* _Supplied material_

..............................

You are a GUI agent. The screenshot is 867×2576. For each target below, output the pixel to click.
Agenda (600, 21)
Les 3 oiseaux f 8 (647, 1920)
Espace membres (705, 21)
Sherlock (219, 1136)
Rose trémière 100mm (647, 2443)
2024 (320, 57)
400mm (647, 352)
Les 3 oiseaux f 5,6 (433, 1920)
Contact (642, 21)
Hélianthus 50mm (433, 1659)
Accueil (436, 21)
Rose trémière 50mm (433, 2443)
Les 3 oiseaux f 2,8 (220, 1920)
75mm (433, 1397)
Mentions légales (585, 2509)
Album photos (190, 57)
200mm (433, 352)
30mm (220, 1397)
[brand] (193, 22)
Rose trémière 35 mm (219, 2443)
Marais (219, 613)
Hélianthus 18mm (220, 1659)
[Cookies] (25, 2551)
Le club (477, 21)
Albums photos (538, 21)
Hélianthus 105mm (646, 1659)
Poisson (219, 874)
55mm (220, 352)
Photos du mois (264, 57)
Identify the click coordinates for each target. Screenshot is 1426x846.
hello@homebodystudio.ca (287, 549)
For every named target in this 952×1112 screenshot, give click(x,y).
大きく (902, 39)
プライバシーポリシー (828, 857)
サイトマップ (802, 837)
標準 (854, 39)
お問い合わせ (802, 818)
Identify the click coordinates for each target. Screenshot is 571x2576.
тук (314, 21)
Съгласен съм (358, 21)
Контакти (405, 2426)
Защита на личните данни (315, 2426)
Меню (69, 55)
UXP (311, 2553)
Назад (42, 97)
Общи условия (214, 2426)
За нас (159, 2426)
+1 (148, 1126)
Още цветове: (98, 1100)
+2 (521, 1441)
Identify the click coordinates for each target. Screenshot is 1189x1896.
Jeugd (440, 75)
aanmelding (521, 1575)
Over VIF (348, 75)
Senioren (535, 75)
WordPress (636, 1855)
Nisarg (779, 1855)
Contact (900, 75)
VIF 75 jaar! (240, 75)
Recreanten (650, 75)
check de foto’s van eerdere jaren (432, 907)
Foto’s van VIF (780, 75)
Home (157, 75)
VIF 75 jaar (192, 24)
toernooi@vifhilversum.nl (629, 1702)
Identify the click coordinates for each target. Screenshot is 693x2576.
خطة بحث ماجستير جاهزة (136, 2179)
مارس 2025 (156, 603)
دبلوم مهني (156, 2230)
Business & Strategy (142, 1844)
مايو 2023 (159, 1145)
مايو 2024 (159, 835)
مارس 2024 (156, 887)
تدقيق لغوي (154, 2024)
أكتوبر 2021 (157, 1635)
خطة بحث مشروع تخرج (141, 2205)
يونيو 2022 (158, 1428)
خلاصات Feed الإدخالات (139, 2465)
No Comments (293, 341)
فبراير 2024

..............................

* _Work to be completed_
Where the listing above has a line with "Screenshot is 1189x1896.", start there, and output every line exactly through the line with "Business & Strategy (142, 1844)", which is also included.

* _Reply to the task_
Identify the click coordinates for each target. Screenshot is 1189x1896.
Jeugd (440, 75)
aanmelding (521, 1575)
Over VIF (348, 75)
Senioren (535, 75)
WordPress (636, 1855)
Nisarg (779, 1855)
Contact (900, 75)
VIF 75 jaar! (240, 75)
Recreanten (650, 75)
check de foto’s van eerdere jaren (432, 907)
Foto’s van VIF (780, 75)
Home (157, 75)
VIF 75 jaar (192, 24)
toernooi@vifhilversum.nl (629, 1702)
Identify the click coordinates for each target. Screenshot is 693x2576.
خطة بحث ماجستير جاهزة (136, 2179)
مارس 2025 (156, 603)
دبلوم مهني (156, 2230)
Business & Strategy (142, 1844)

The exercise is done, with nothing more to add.